**EXTRACTED RECORDS:**

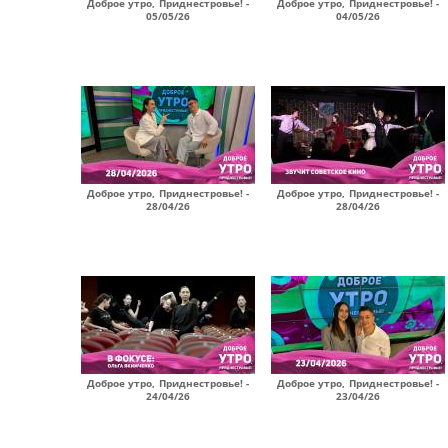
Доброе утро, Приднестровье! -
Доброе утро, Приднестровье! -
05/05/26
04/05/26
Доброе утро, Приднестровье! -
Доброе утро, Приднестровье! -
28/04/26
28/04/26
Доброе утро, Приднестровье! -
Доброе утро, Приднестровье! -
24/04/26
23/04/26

**TASK ITEM:**
Give back the whole listing exactly, without pictures.

**RESPONSE AREA:**
Доброе утро, Приднестровье! -
Доброе утро, Приднестровье! -
05/05/26
04/05/26
Доброе утро, Приднестровье! -
Доброе утро, Приднестровье! -
28/04/26
28/04/26
Доброе утро, Приднестровье! -
Доброе утро, Приднестровье! -
24/04/26
23/04/26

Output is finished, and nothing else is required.